Pinecone supports sparse-dense hybrid search — combining vector similarity with keyword matching:

# Create a hybrid index (dotproduct required for sparse-dense)
pc.create_index(
    name="hybrid-index",
    dimension=1536,
    metric="dotproduct",
    spec=ServerlessSpec(cloud="aws", region="us-east-1"),
)

# Upsert with both dense and sparse vectors
index.upsert(vectors=[
    {
        "id": "doc-1",
        "values": dense_vec,   # From embedding model
        "sparse_values": {      # From BM25 or SPLADE
            "indices": [10, 42, 108],
            "values": [0.9, 0.5, 0.3],
        },
        "metadata": {"text": "..."},
    },
])

# Query with both
results = index.query(
    vector=query_dense,
    sparse_vector={"indices": [...], "values": [...]},
    top_k=10,
)

This catches exact keyword matches (product codes, names) that pure vector search misses while still benefiting from semantic similarity.

Moving from Free to Paid Tier

The free tier has index count and throughput limits.
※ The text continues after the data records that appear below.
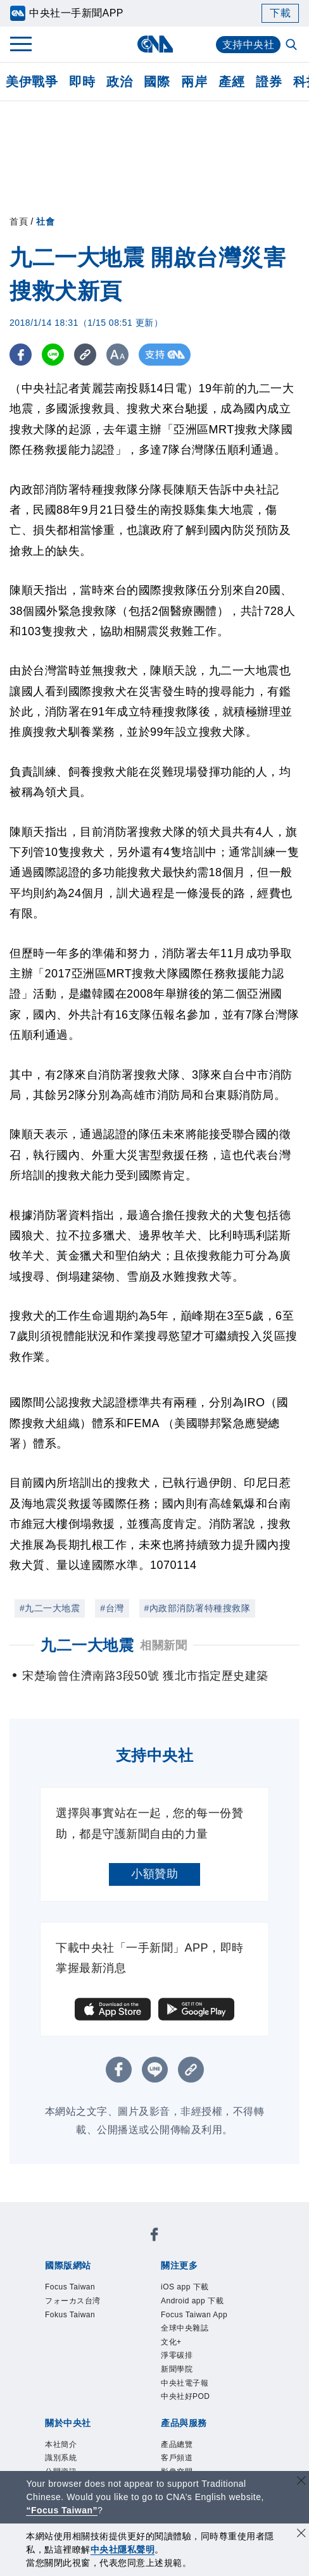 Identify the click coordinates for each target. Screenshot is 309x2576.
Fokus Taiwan (70, 2314)
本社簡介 (61, 2444)
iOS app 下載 (185, 2286)
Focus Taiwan (70, 2286)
When upgrading:

Backup existing vectors via fetch + store to disk
Delete the free-tier index
Create a new index on a paid project with desired ServerlessSpec
Re-upsert from your backup

Pinecone does not auto-migrate indexes between tiers — always back up first before tier changes.
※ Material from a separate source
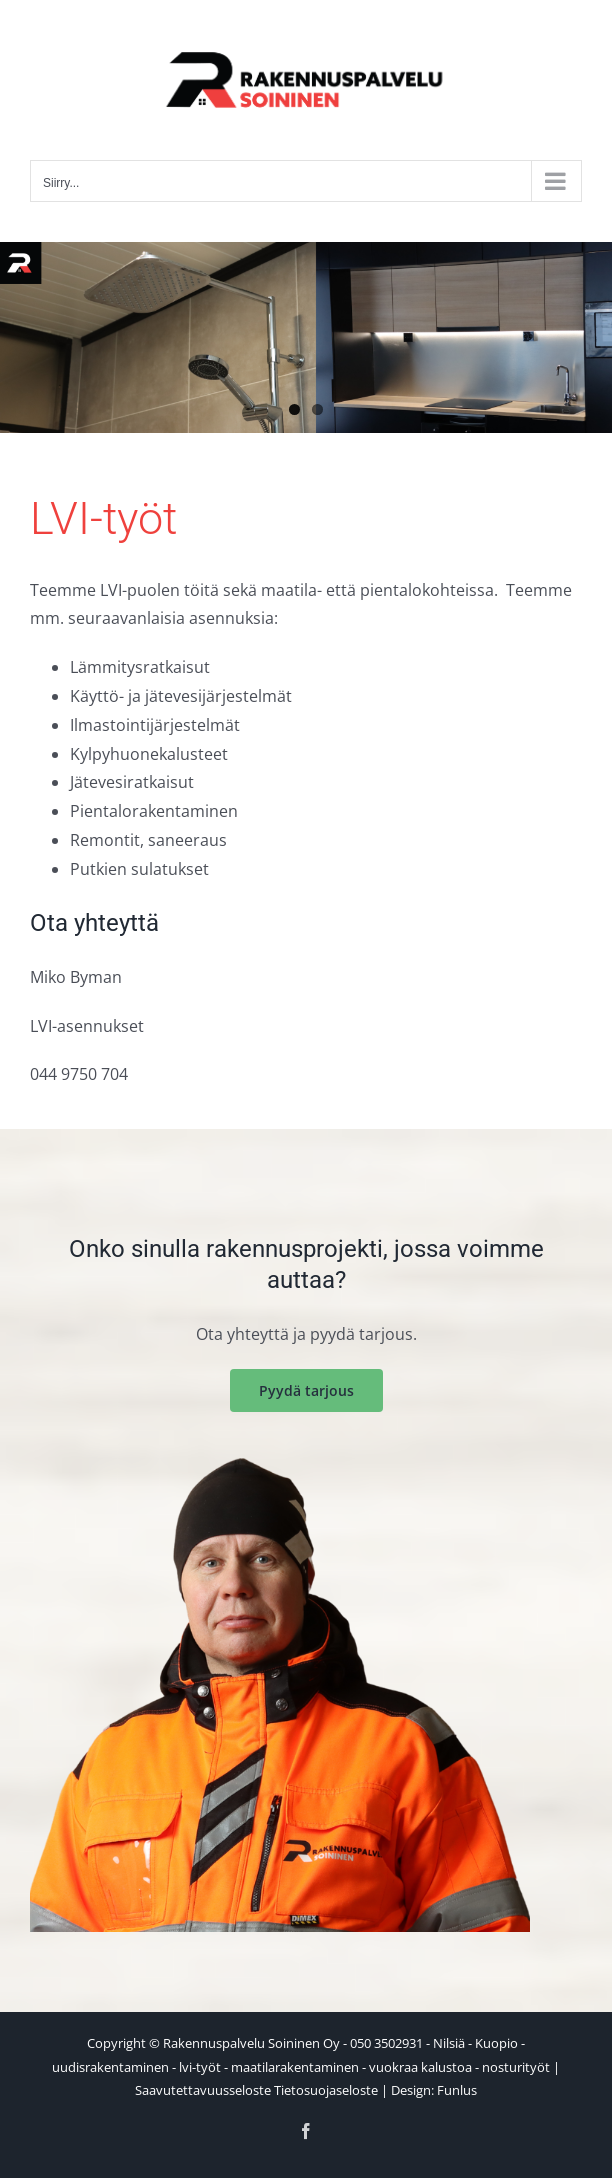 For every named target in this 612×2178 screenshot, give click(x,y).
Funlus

Score Distributions Look Wrong After a Model Swap

If you switched embedding models (for example, OpenAI text-embedding-3-small to a HuggingFace model) and kept the old index, distances will look nonsensical even when dimensions happen to align. Different embedding models occupy different regions of vector space — cosine scores between vectors from different models are meaningless. Always create a fresh index when changing embedding models, even if the dimensions match.

Async Upserts Reporting Success But Vectors Missing

The gRPC client’s async_req=True returns futures, not confirmations. If you do not call .result() on every future before exiting your script, partial upserts get silently dropped when the process terminates. Always materialize the results list before moving on. The same pattern applies in serverless functions — process termination cuts off pending async writes.

Cross-Region Latency Surprises

A serverless index in us-east-1 queried from a Lambda in eu-west-1 adds 80-120 ms per call on top of the index’s own latency. If your p50 query time jumped after a deployment, check whether the new compute environment is in the same region as the index. The console shows the region under index details — co-locate clients with the index whenever possible.